SPACE WIRE
Spirit robot rolls onto surface of Mars
WASHINGTON (AFP) Jan 15, 2004
The US robot probe Spirit on Thursday moved onto the surface of Mars for the first time to embark on its quest to find signs of water and past life on the Red Planet, NASA said.

The six wheeled probed rolled off its landing platform onto Martian soil for a brief -- 78 second -- but intricately prepared three meter (10-foot) excursion.

The manoeuvre had been delayed because of problems with the airbag that had cushioned the landing of Mars Expedition Rover vehicle on January 3.

But Charles Elachi, director of NASA's Jet Propulsion Laboratory in Pasadena, California, triumphantly declared: "Spirit is now ready to start its mission of exploration and discovery."

Once off the platform, the robot only paused to realign its camera and transmission antenna before sending information, NASA officials said.

The first data confirming the success reached Earth an hour and 32 minutes after the order was given to start the drive. And six minutes after that, the first image of the landing vehicle taken by Spirit from the ground was at the mission headquarters. Champagne corks popped as the scientists waiting for word cheered.

"There was a great sigh of relief from me," said Kevin Burke, the lead mechanical engineer at Pasadena for the drive-off. "We are now on the surface of Mars."

The immediate objective is to analyze soil samples to detect the presence of water, which could determine if life once existed on Mars and provide future space missions a much needed source of fuel and oxygen.

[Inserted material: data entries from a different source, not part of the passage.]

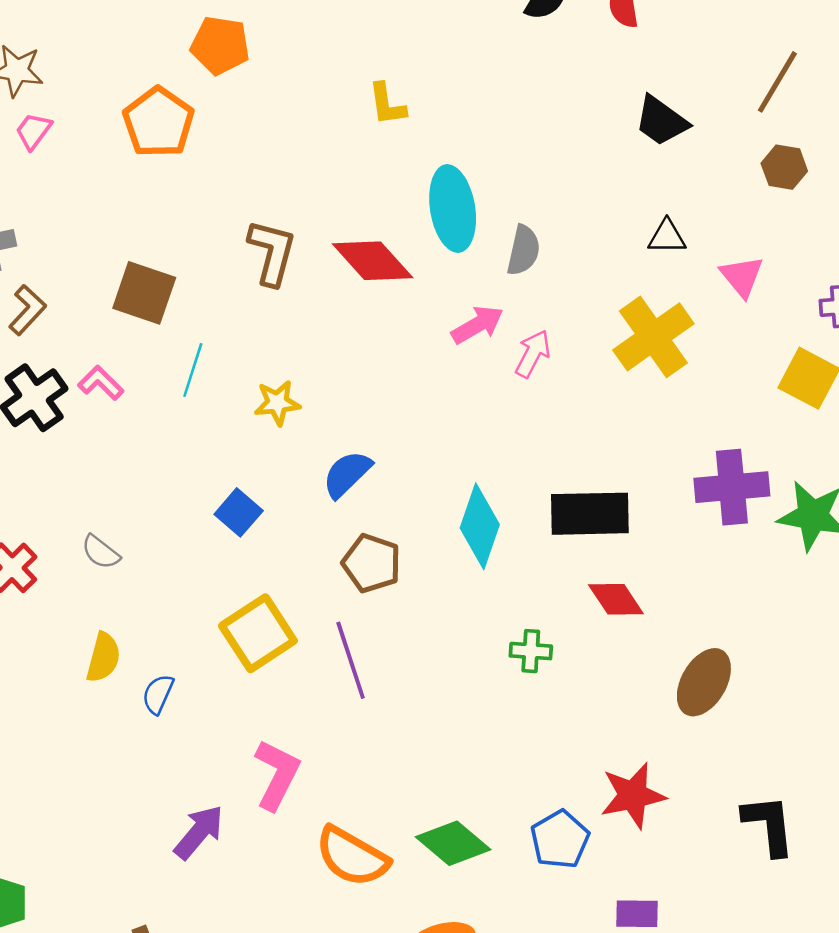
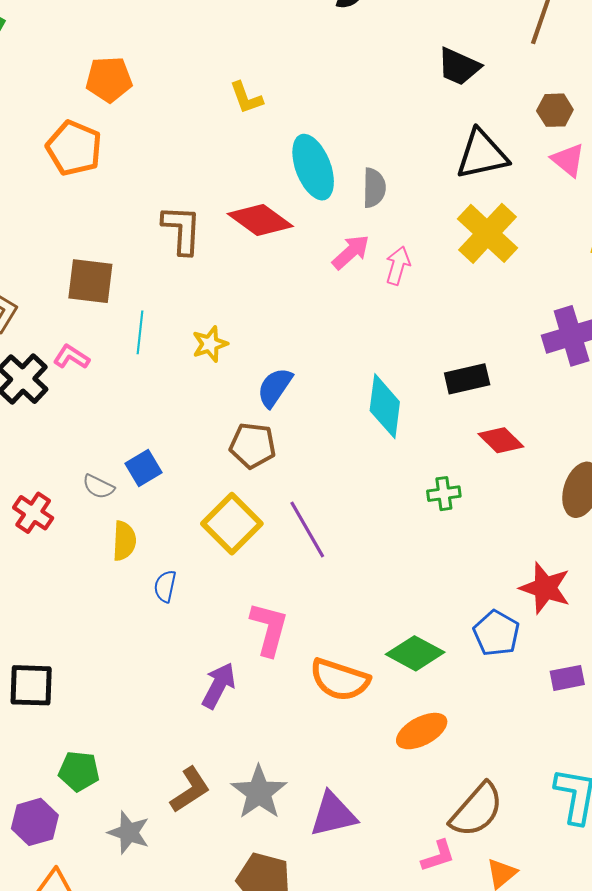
brown hexagon: (784, 167) -> (555, 110), moved
black triangle: (667, 237) -> (482, 154), size x1.8
pink triangle: (742, 276) -> (568, 160), moved
blue square: (239, 512) -> (144, 468), moved, turned 30
black rectangle: (590, 514) -> (467, 379), size x0.7
brown pentagon: (372, 563) -> (253, 446), moved
yellow semicircle: (103, 657) -> (124, 541), moved
red star: (633, 796) -> (545, 588), turned -30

NASA said that an international team of scientists at the laboratory would now decide how to examine the rocks, soil and atmosphere around Spirit.

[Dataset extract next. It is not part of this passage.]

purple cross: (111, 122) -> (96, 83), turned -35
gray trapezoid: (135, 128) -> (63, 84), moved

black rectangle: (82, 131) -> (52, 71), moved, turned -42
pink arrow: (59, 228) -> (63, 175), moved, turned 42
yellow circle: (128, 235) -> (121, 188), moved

"To our northeast, 250 meters (820 feet) to the northeast, is a crater 200 meters (655 feet) in diameter. This is an extremely attractive target," said mission scientist Steve Squyres, noting that it will "provide a window into the subsurface of Mars."

"The goal of this site is to try to find materials that will tell us whether or not Gusev crater once contained a lake and what the conditions were like in that lake," Squyres said.

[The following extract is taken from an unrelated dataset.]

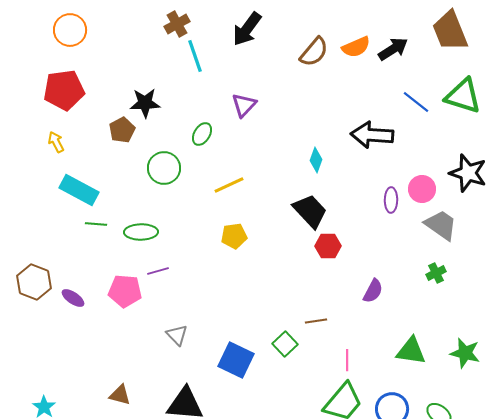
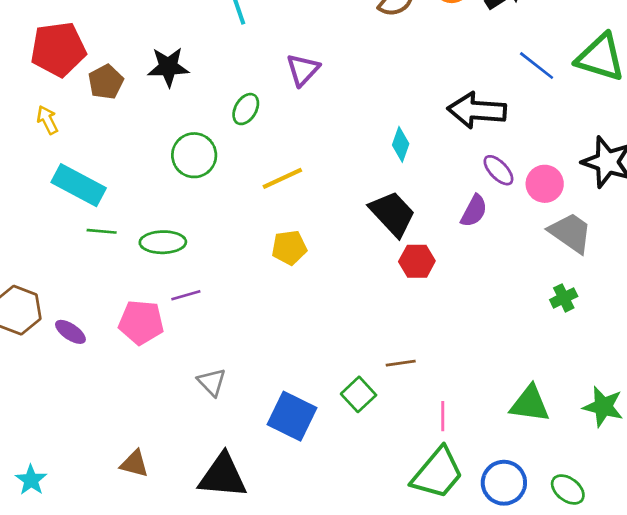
brown pentagon: (122, 130) -> (106, 82), moved
purple ellipse: (391, 200) -> (498, 170), moved, turned -45
purple semicircle: (373, 291) -> (474, 211), moved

Since landing on January 3, it has already beamed back colour images and other information about the terrain. NASA has been processing the images to make a high-resolution colour panorama from the most detailed images ever taken of the red planet.

The long-awaited spin on Martian soil came hours after US President George W. Bush announced that he wanted to send manned missions to the moon from 2015, and to Mars and beyond later.

The operation was conducted 12 days after the MER landed in the Gusev Crater.

Spirit's exit from the landing platform was delayed for three days because of problems with one of the airbags that cushioned the landing of the transport vehicle on Mars after a seven month journey from Earth.

NASA rotated Spirit 120 degrees to the right to stop it becoming entangled in the remains of the airbag.

A twin robotic probe, Opportunity, is set to land on another part of Mars on January 24.

Both are powered by solar energy and can move 40 meters (125 feet) each Martian day, more than during the entirety of NASA's 1997 Pathfinder mission, with its 10-kilogram (22-pound) mini-robot Sojourner.

Each robot will operate for three months on Mars.

On Friday, the European probe Mars Express will pass over Gusev crater, said Ray Arvidson, one of the US project scientists.

Mars Express may not be able to "see" Spirit, but the probe will take a series of measurements "looking down" that will prove helpful to the US mission, Arvidson said, praising the cooperative effort.